I’ve seemingly been on a role with point and click games, which is fantastic to say the least. I grew up with the genre and it’s always had a special place in my heart, so no complaints here. I was fortunate enough to have the chance to check out the sequel Book of Unwritten Tales 2 on Xbox one but there was just one problem, I never played the prior games. That being said, what I discovered was a franchise I’ve sorely been missing out on.
The story is one of fantasy and adventure. Taking place once again in the world of Aventasia, players will control the same cast of characters from the prior games and meet new faces and familiar friends. Something is mysteriously happening turning beasts into lovable creatures, castles into dollhouses, and more. It’s up to the player to use his eccentric cast of characters to come together and figure out what is causing the problem. This being the first time with the franchise, I worried I might feel a slight bit of disconnect, but I was immediately pulled in. Players might not have a solid grasp on some of the inner jokes and references having missed out on prior games but personally speaking I wouldn’t know the difference and it didn’t affect my enjoyment whatsoever.
Platforms: XB1, PC, PS4
Price I’d Pay: $19.99
How long to beat: 15+ hours
As a point and click game, players control the characters movement with the left stick and then can move the selection target via the right stick. It requires the players to move around close objects or backgrounds to see the interaction icon. This is pretty standard for the genre, but this title in particular is absolutely flooded with so many things to look and comment on.

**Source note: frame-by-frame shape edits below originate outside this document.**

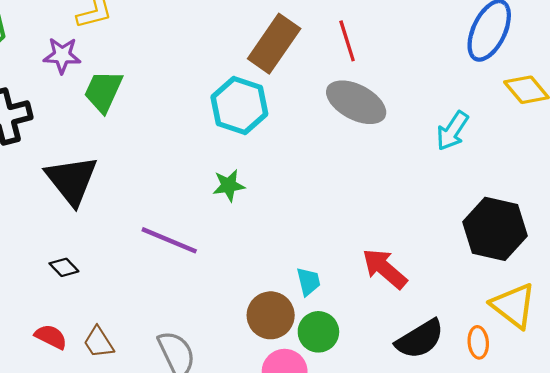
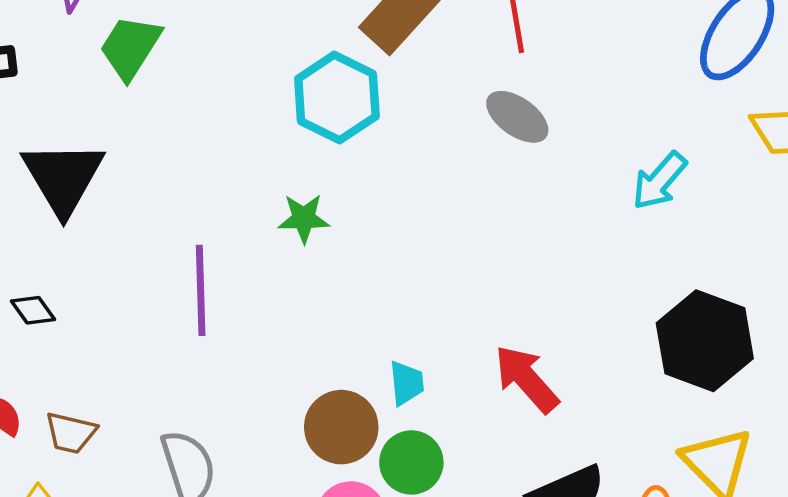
gray ellipse: (356, 102) -> (517, 117), size x0.7
purple line: (169, 240) -> (201, 290), turned 58
brown trapezoid: (99, 342) -> (71, 433), turned -52

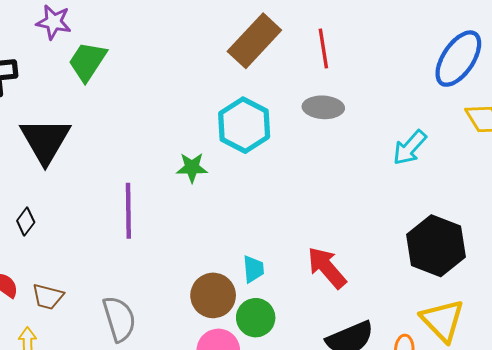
cyan hexagon: (337, 97) -> (244, 125), moved
gray ellipse: (517, 117) -> (323, 107), turned -33
black diamond: (33, 310) -> (26, 221), turned 72

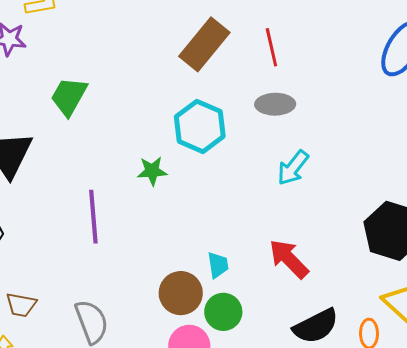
green trapezoid: (87, 61) -> (69, 96), moved
cyan arrow: (410, 148) -> (293, 168), moved

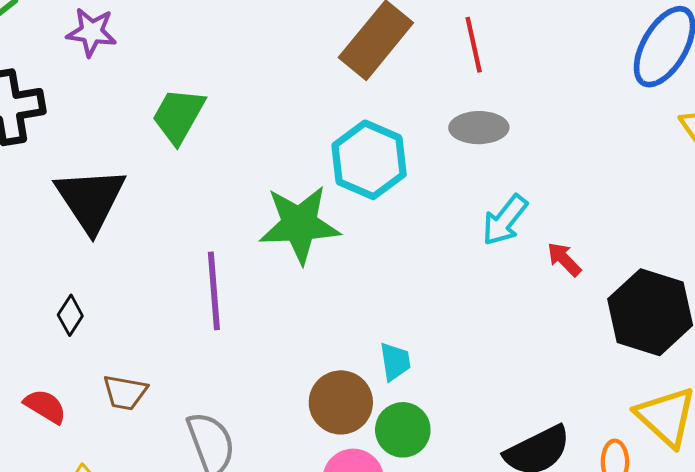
green star: (152, 171) -> (299, 224), size x1.8
red arrow: (289, 259) -> (564, 259), moved, size x0.6
brown trapezoid: (21, 305) -> (125, 392), moved

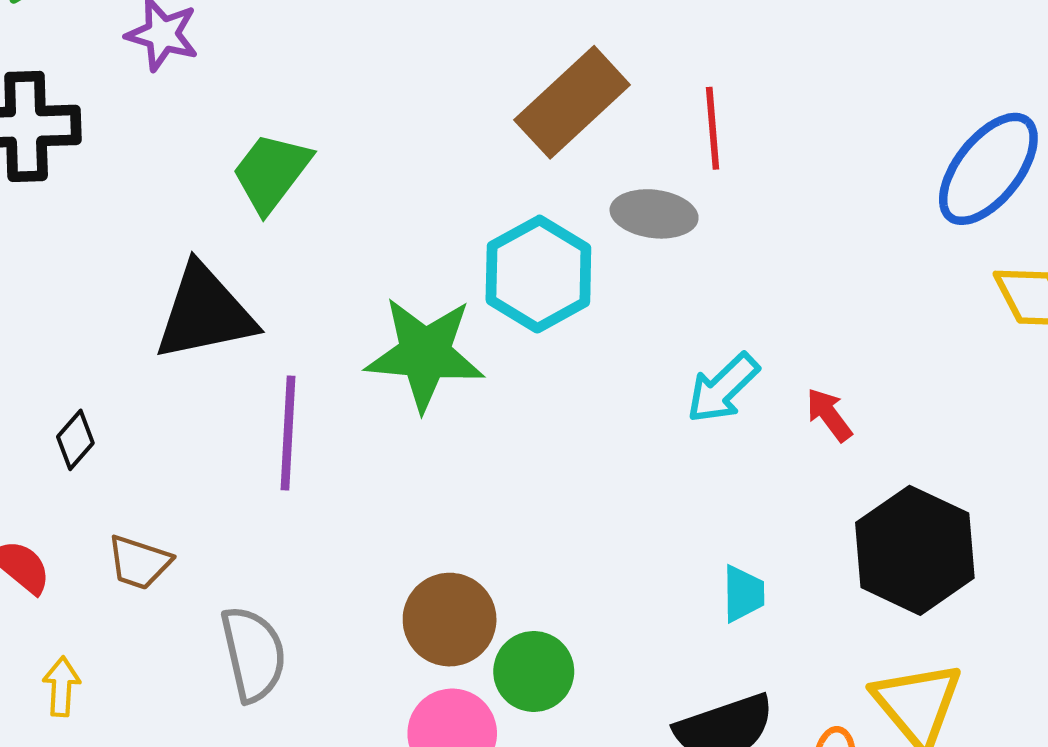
gray ellipse: (479, 128) -> (654, 214), moved
black triangle: (90, 200) -> (205, 313), moved, turned 44
red arrow: (564, 259) -> (829, 415), moved
cyan trapezoid: (395, 362) -> (743, 594), moved

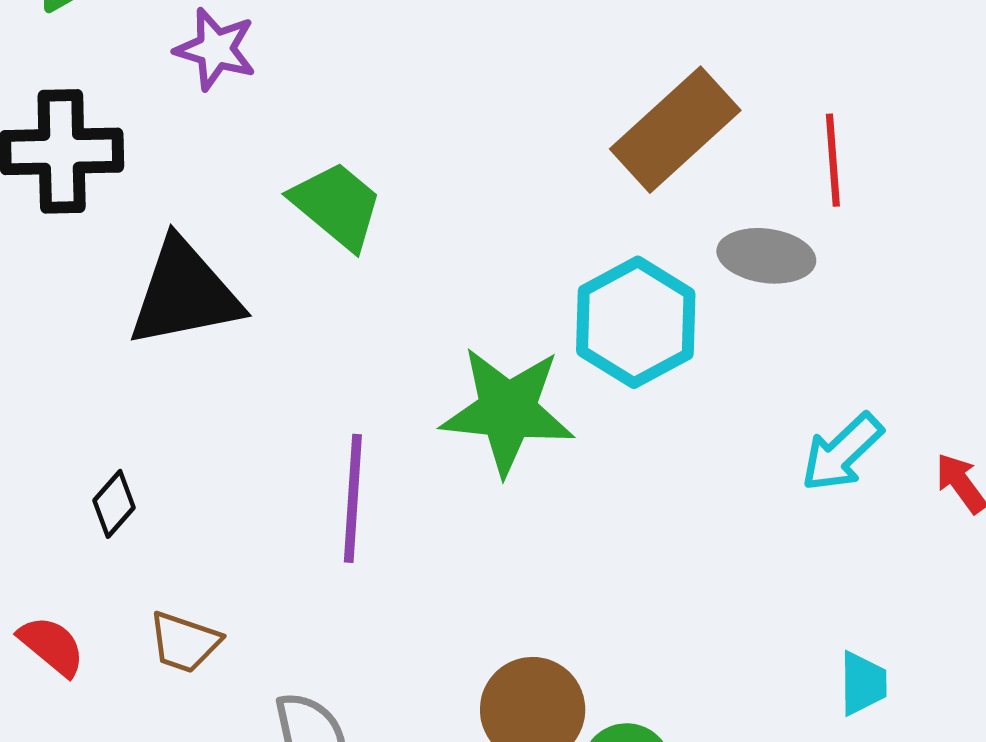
green trapezoid: (271, 172) -> (337, 205), turned 92
black triangle: (205, 313) -> (184, 293), moved

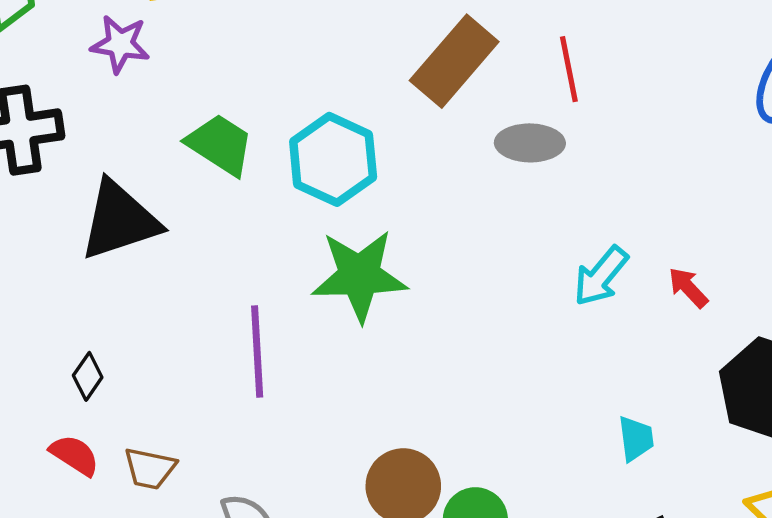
cyan hexagon: (636, 322) -> (333, 159), moved
red semicircle: (52, 646) -> (74, 455), moved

As players progress in the story, usually the characters require some sort of means to move forward or get past a story objective, but thankfully they come across plenty of items to use in the inventory to help solve these dilemmas. If it can be seen, the rule is to pick it up as it’s most likely used in some sort of capacity. I’ll admit that this game seems to cater definitely to veterans of the genre and I myself got stuck multiple times, but I’ll get back to that more in a bit.
As far as production goes, this game looks absolutely great in its ability to take players away to a colorful and bright world. With huge vistas, details environments, and elements that bring the fantasy aspects to life. The fact that the game is extremely humorous goes a long way as players can stumble upon a Minecraft sword or rubix cube in the background for example. There is a plenty of little easter eggs and references that are fun to find. The cast of characters that players control and interact with are all voiced extremely well and I was particularly fond of Wilbur, a nervous mage Gnome who can’t seem to keep a class room entertained along with other problems.
As much as I enjoyed my time with Book of Unwritten Tales 2, there are a few things to be aware of. Performance wise it seems mostly stable but a few moments had a slight choppiness to it. Moving is done with the left stick but it feels delayed and not precise, so combining that with having to be pretty close to the objects for interaction can cause turning around back and forth.
When clicking to examine items or something in the environment, it could be right next to the character and instead of examining it, the character will step away, re-align themselves with the environment and then move forward. It’s nothing game breaking but it sours the experience, if only to take the player out of the world just a little. As mentioned earlier, I got stuck several times, and I’m a point and click veteran. Sometimes due to having to click on something twice to finally be able to interact with it, or something appearing later after leaving or triggering a future event. This is one game that absolutely requires player’s full attention to detail and environment so newcomers might feel at a dis-advantage.
Book of Unwritten Tales 2 is full of humor, inventive puzzles, a grand sense of adventure and a story that can potentially last most up to 20 hours. It’s filled with tons of dialog so expect to be fully engrossed with the story and characters during the long trek. Newcomers to the genre will have the biggest disadvantage in how difficulty this game can be in comparison to other more recently released titles. Stick with it though, as it’s one of the longer and better done point and click games this year and it’s nice to see it have a home on consoles now. It might take the game a bit to get going as it introduces the characters one by one, but it’s a point and click fantasy adventure worth taking, warts and all.
Review copy of game provided by publisher.